In de jeugdliteratuur niets van dat, hoewel de reputatie van het genre ook wel eens beter is geweest. In de zestiger jaren werd een auteur als Miep Diekmann met haar verhalen over derdewereldellende nog bewierookt. Sindsdien houden de topschrijvers zich met andere zaken bezig en leiden wereldverbeteraarsboeken een stil bestaan op de achtergrond.

Terecht, want ze zijn meestal van zo’n bedroevende kwaliteit dat ze het beschrijven niet eens waard zijn. Peter Hoogenboom wijdt bijvoorbeeld een hele serie aan misstanden in de wereld, die in kneuterig opstelproza door volstrekt ongeloofwaardige jongenshelden op een al even ongeloofwaardige manier worden opgelost. De laatste heet Hete loempia’s, vreemde weeshuizen en een Thaise tweeling en gaat over kinderprostitutie. Niemand betwist hoe erg dat is, maar zo moet het dus niet.

Lydia Rood weet hoe dan wel. Ze laat al een oeuvre lang laat zien dat belangstelling voor anderen geen kwezelkunst hoeft op te leveren. Haar sociale romans, in het buitenland overigens een volkomen geaccepteerde literaire vorm, maken wereldleed behapbaar voor kinderen en jongeren zonder verzeild te raken in Suske en Wiske-versimpelingen en Kinderen voor Kinderen-romantiek.

Dat hoeft niet al te ingewikkeld te zijn. Haar nieuwste jeugdroman De ogen van de condor is in de eerste plaats een spannend avonturenverhaal. Ramiro en Miguel wonen in het bergdorpje San Isodoro.
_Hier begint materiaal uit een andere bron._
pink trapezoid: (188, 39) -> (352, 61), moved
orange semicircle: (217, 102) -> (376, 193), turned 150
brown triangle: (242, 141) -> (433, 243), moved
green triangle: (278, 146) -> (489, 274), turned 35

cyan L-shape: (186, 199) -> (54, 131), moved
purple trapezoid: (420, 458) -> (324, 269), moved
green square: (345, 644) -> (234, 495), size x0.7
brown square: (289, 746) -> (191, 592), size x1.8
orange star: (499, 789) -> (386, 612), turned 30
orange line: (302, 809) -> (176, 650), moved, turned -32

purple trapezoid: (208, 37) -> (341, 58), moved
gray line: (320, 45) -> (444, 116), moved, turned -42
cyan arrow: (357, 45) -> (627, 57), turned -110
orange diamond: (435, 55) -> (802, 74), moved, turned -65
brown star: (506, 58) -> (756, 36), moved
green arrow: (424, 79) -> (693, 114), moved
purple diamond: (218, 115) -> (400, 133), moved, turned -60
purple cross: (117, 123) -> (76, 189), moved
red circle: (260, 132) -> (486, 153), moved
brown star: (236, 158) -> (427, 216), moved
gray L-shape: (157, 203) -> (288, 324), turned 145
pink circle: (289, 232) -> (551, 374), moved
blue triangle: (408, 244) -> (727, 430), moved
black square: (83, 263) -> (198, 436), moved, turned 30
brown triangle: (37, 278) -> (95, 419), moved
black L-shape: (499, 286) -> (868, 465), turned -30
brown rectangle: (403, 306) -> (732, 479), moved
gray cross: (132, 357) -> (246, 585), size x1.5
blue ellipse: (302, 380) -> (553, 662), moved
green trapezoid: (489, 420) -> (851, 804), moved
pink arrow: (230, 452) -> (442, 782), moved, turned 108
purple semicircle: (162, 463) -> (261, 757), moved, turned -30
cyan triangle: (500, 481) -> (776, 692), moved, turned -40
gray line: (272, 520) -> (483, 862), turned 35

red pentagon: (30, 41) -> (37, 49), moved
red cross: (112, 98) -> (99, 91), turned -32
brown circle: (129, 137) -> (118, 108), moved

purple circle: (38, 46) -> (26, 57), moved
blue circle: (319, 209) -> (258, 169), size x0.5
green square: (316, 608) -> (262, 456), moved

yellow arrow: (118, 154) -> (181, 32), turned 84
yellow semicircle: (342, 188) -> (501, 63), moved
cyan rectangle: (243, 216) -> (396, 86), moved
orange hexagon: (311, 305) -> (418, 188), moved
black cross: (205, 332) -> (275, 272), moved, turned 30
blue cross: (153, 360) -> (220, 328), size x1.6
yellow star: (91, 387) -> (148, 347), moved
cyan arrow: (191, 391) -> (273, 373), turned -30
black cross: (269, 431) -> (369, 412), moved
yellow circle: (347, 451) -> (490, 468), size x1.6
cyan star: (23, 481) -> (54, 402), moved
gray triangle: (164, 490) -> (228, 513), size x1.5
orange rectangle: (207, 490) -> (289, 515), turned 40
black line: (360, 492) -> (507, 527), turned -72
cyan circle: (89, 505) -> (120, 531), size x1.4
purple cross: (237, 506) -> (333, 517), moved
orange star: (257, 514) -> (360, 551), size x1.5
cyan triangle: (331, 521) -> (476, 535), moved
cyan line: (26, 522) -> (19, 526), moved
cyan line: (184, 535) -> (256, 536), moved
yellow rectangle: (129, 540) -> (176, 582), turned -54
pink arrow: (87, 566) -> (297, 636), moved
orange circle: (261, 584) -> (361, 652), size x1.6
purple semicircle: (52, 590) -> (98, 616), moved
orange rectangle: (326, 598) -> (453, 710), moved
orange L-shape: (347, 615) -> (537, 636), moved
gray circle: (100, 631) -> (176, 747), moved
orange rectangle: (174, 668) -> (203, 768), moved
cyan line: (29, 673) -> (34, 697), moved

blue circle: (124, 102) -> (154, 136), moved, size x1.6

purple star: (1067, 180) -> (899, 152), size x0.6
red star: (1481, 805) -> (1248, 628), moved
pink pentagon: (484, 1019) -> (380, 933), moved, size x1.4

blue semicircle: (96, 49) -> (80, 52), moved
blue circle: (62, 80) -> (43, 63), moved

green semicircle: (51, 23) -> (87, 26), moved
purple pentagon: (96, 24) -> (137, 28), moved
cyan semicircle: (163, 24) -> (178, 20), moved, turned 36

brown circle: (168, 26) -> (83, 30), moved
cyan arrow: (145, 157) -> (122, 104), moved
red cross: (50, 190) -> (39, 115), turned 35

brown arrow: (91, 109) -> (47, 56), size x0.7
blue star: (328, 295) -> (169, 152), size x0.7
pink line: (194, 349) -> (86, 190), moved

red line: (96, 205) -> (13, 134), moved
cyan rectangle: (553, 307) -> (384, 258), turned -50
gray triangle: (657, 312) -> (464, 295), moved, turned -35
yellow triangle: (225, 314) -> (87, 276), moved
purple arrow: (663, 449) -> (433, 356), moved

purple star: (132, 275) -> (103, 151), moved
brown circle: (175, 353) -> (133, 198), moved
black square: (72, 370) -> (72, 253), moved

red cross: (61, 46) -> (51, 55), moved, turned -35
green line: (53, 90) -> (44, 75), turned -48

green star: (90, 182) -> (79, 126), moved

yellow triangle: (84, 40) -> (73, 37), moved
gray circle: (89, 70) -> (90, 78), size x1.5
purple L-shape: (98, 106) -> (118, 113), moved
Meteen in het eerste hoofdstuk komen de paramilitairen de vader van Miguel vermoorden met een motorzaag, omdat hij in zijn garage wat onschuldige klusjes doet voor de guerrilla’s. Die hem overigens ook nooit hebben gevraagd of hij dat wel wilde.

Miguels vijftienjarige zusje nemen de paramilitairen met duidelijke bijbedoelingen mee naar hun kamp. Ramiro, die heimelijk verliefds op haar is, besluit haar te gaan bevrijden. In zijn zoektocht raakt hij verstrikt in het onoverzichtelijke geweld van Colombia, waar kinderen bereid zijn om voor een warme maaltijd een willekeurig uniform aan te trekken en om het even wie te vermoorden.

Een verhaal vertellen is iets wat je gerust aan Rood over kunt laten. Elk hoofdstuk heeft een cliffhanger, van de dialogen springen de vonken af en de details zijn beeldend en precies. En haar personages zijn na één regel al dierbaar. Zoals de oma van Ramiro, een Spaanse die zo stom was een Colombiaan te trouwen en maar blijft mopperen over haar sliert kinderen, ‘al die navelstrengen’ die haar aan ‘dit klotenland’ verbinden. Dit soort raak plastisch taalgebruik is precies wat haar proza tot het lekkerste van de Nederlandse jeugdliteratuur maakt.

Jammer is dat Rood een manuscript soms iets te snel te vondeling legt op de stoep van de uitgever, voor ze op haar motor naar een volgend avontuur scheurt. De ogen van de condor is in vergelijking met haar briljante maar nauwelijks opgemerkte Brief uit Hollanda (Leopold, 2004), geschreven samen met haar man Mohammed Sahli, niet haar beste boek.

Naar mate het boek vordert blijven er een paar zwakke zinnetjes als ‘nou, dat ik trok ik op den duur niet meer’ of ‘alleen jammer dat er geen moer te eten was’ staan en met cliché’s als ‘hoe lang geleden leek het al weer niet dat ze…’ blijft ze hier en daar een beetje in vertelkunstjes hangen. Jammer, want Roods kracht zit niet in de literaire vorm, maar wat ze te vertellen heeft. Ze zou zich meer mogen concentreren op de ironie en het vertellen tussen de regels, wat ze in Brief uit Hollanda zo knap doet. Dan maar niet op tijd klaar voor Wereldvluchtelingendag.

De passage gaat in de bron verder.